Happy New Year! We now just have 13 months before the Iowa Caucus so the presidential race is not as far away as one thinks. There is a possibility the caucus could come earlier if other states attempt to move their contests up.
So the race to 2016 is underway and we’ll soon be tripping over prospective presidential candidates here in Iowa (New Hampshire and South Carolina as well), but it doesn’t look like former Florida Governor Jeb Bush will be one of those candidates early on despite being the first to state his intentions.
One such occasion for grassroots conservatives to meet with and hear from prospective candidates will be at the Iowa Freedom Summit hosted by Congressman Steve King and Citizens United later this month. Congressman King held a similar event in 2011 that was extremely well attended by prospective presidential candidates.
Mitt Romney wasn’t present however. The Washington Post reports that Jeb Bush is following in Mitt Romney’s footsteps and that is the first mistake he has made in his soon-to-be campaign.

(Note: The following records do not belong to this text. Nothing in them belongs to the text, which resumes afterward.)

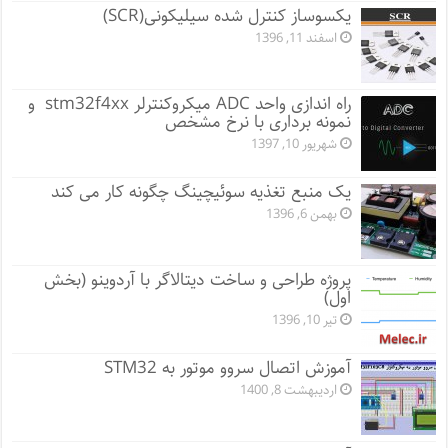
یکسوساز کنترل شده سیلیکونی(SCR)
اسفند 11, 1396
راه اندازی واحد ADC میکروکنترلر stm32f4xx و
نمونه برداری با نرخ مشخص
شهریور 10, 1397
یک منبع تغذیه سوئیچینگ چگونه کار می کند
بهمن 6, 1396
پروژه طراحی و ساخت دیتالاگر با آردوینو (بخش
اول)
تیر 10, 1396
آموزش اتصال سروو موتور به STM32
اردیبهشت 8, 1400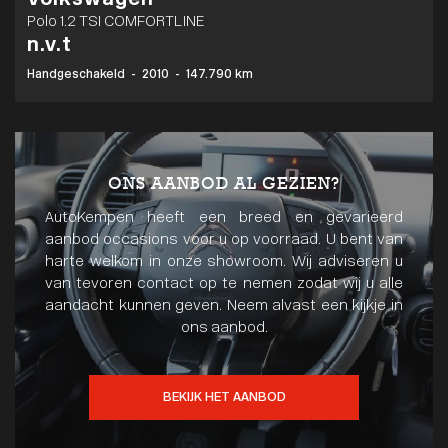
Polo 1.2 TSI COMFORTLINE
n.v.t
Handgeschakeld
-
2010
-
147.790 km
ONS AANBOD AL GEZIEN?
AutoKempen heeft een breed en gevarieerd
aanbod occasions voor u op voorraad. U bent van
harte welkom in onze showroom. Wij adviseren u
van tevoren contact op te nemen zodat wij u alle
aandacht kunnen geven. Neem alvast een kijkje in
ons aanbod.
BEKIJK HET AANBOD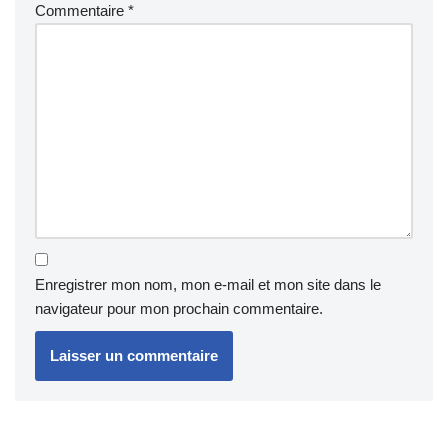
Commentaire
*
Enregistrer mon nom, mon e-mail et mon site dans le
navigateur pour mon prochain commentaire.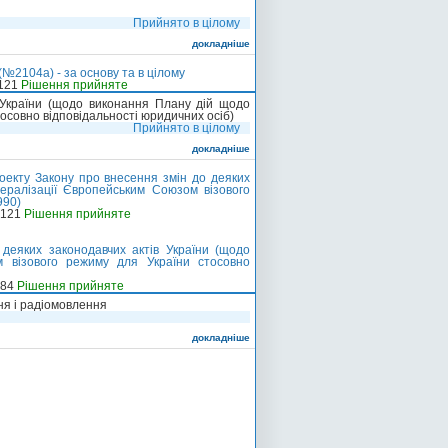
Прийнято в цілому
докладніше
№2104а) - за основу та в цілому
-121
Рішення прийняте
 України (щодо виконання Плану дій щодо
осовно відповідальності юридичних осіб)
Прийнято в цілому
докладніше
екту Закону про внесення змін до деяких
ералізації Європейським Союзом візового
990)
-121
Рішення прийняте
деяких законодавчих актів України (щодо
 візового режиму для України стосовно
-84
Рішення прийняте
ня і радіомовлення
докладніше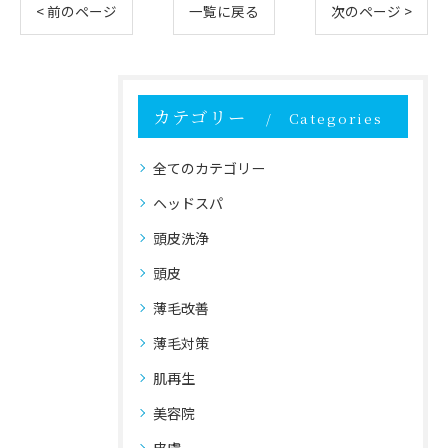
< 前のページ
一覧に戻る
次のページ >
カテゴリー
Categories
全てのカテゴリー
ヘッドスパ
頭皮洗浄
頭皮
薄毛改善
薄毛対策
肌再生
美容院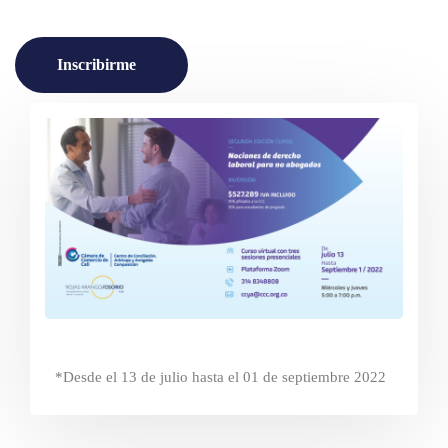
Inscribirme
*Desde el 13 de julio hasta el 01 de septiembre 2022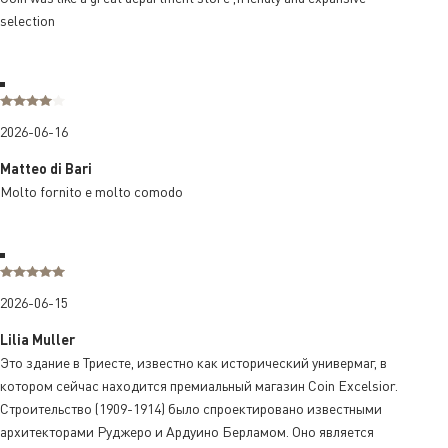
selection
2026-06-16
Matteo di Bari
Molto fornito e molto comodo
2026-06-15
Lilia Muller
Это здание в Триесте, известно как исторический универмаг, в
котором сейчас находится премиальный магазин Coin Excelsior.
Строительство (1909-1914) было спроектировано известными
архитекторами Руджеро и Ардуино Берламом. Оно является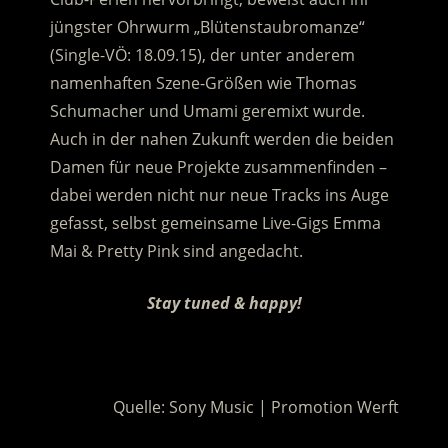
jüngster Ohrwurm „Blütenstaubromanze“
(Single-VÖ: 18.09.15), der unter anderem
namenhaften Szene-Größen wie Thomas
Schumacher und Umami geremixt wurde.
Auch in der nahen Zukunft werden die beiden
Damen für neue Projekte zusammenfinden –
dabei werden nicht nur neue Tracks ins Auge
gefasst, selbst gemeinsame Live-Gigs Emma
Mai & Pretty Pink sind angedacht.
Stay tuned & happy!
.
Quelle: Sony Music | Promotion Werft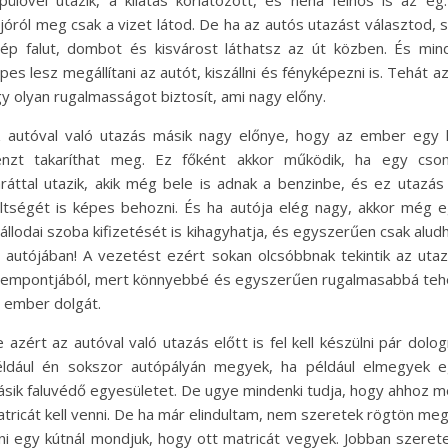
pülővel utazik, a kilátás korlátozott, és néha felhős is az ég
jóról meg csak a vizet látod. De ha az autós utazást választod, 
ép falut, dombot és kisvárost láthatsz az út közben. És min
pes lesz megállítani az autót, kiszállni és fényképezni is. Tehát az
y olyan rugalmasságot biztosít, ami nagy előny.
 autóval való utazás másik nagy előnye, hogy az ember egy 
énzt takaríthat meg. Ez főként akkor működik, ha egy cso
ráttal utazik, akik még bele is adnak a benzinbe, és ez utazás
ltségét is képes behozni. És ha autója elég nagy, akkor még 
állodai szoba kifizetését is kihagyhatja, és egyszerűen csak alud
 autójában! A vezetést ezért sokan olcsóbbnak tekintik az uta
empontjából, mert könnyebbé és egyszerűen rugalmasabbá teh
 ember dolgát.
 azért az autóval való utazás előtt is fel kell készülni pár dolog
ldául én sokszor autópályán megyek, ha például elmegyek 
sik faluvédő egyesületet. De ugye mindenki tudja, hogy ahhoz 
tricát kell venni. De ha már elindultam, nem szeretek rögtön meg
lni egy kútnál mondjuk, hogy ott matricát vegyek. Jobban szere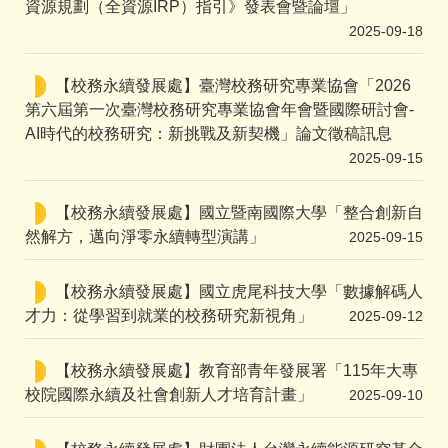
資源規劃（全資源IRP）指引》發表會暨論壇」
2025-09-18
【校務永續發展處】臺灣校務研究專業協會「2026
第六屆第一次臺灣校務研究專業協會年會暨國際研討會-
AI時代的校務研究：新挑戰及新契機」論文徵稿訊息
2025-09-15
【校務永續發展處】國立暨南國際大學「整合創新自
然解方，邁向淨零永續轉型演講」
2025-09-15
【校務永續發展處】國立虎尾科技大學「數據解碼人
才力：從學習到就業的校務研究新視角」
2025-09-12
【校務永續發展處】教育部青年發展署「115年大專
校院國際永續及社會創新人才培育計畫」
2025-09-10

Who is coming thus far? 2008 GOP Vice Presidential Nominee Sarah Palin, Senator Ted Cruz (R-TX), New Jersey Governor Chris Christie, 2008 Iowa Caucus winner Mike Huckabee, 2012 Iowa Caucus winner Rick Santorum, Donald Trump, Texas Governor Rick Perry, Dr. Ben Carson, former Speaker of the House Newt Gingrich, Congresswoman Marsha Blackburn (R-TN), Carly Fiorina, Senator Mike Lee (R-UT), former Virginia Governor Jim Gilmore, former Ambassador John Bolton, new Congressman Rod Blum (R-IA) and Senator Chuck Grassley (R-IA).
Obviously not everyone speaking is running for president, but several are. What I have to wonder is if Donald Trump, Carly Fiorina, John Bolton and Chris Christie are showing up who have some positions that could be questionable to the base. If Dr. Ben Carson who has been questioned over his 2nd Amendment stance is coming.
What is Jeb Bush afraid of?
It’s also not so much about who the other speakers are, but who will be there. Grassroots conservatives and other movers and shakers within the Republican Party in Iowa otherwise known as the base. You know, people a candidate will have to win over in order to win.
Is Bush afraid of his own party’s base?
The Hill quoted Bush once saying that a candidate has to be willing “lose the primary to win the general.” Really? Because I don’t see how that is possible, and frankly it is an arrogant position. He first needs to win the nomination and he has to make his case to Republican voters.
Some think showing up to an event and meeting with grassroots Republicans is somehow pandering to them. No, it’s going out and earning their vote. Frankly, I don’t want a candidate to tell me what he or she thinks I want to hear. I want them to tell me what they believe and why and be willing to defend positions I disagree with.
Avoiding the base so you don’t have answer tough questions is not noble. It’s cowardly. A candidate won’t win the general election if the base of the party stays home. Ask Mitt Romney how well that strategy worked out for him after all.
Governor Bush has cleared his plate so he can explore a presidential campaign. This is a first test and it’s one he failed. You don’t win people over by avoiding them.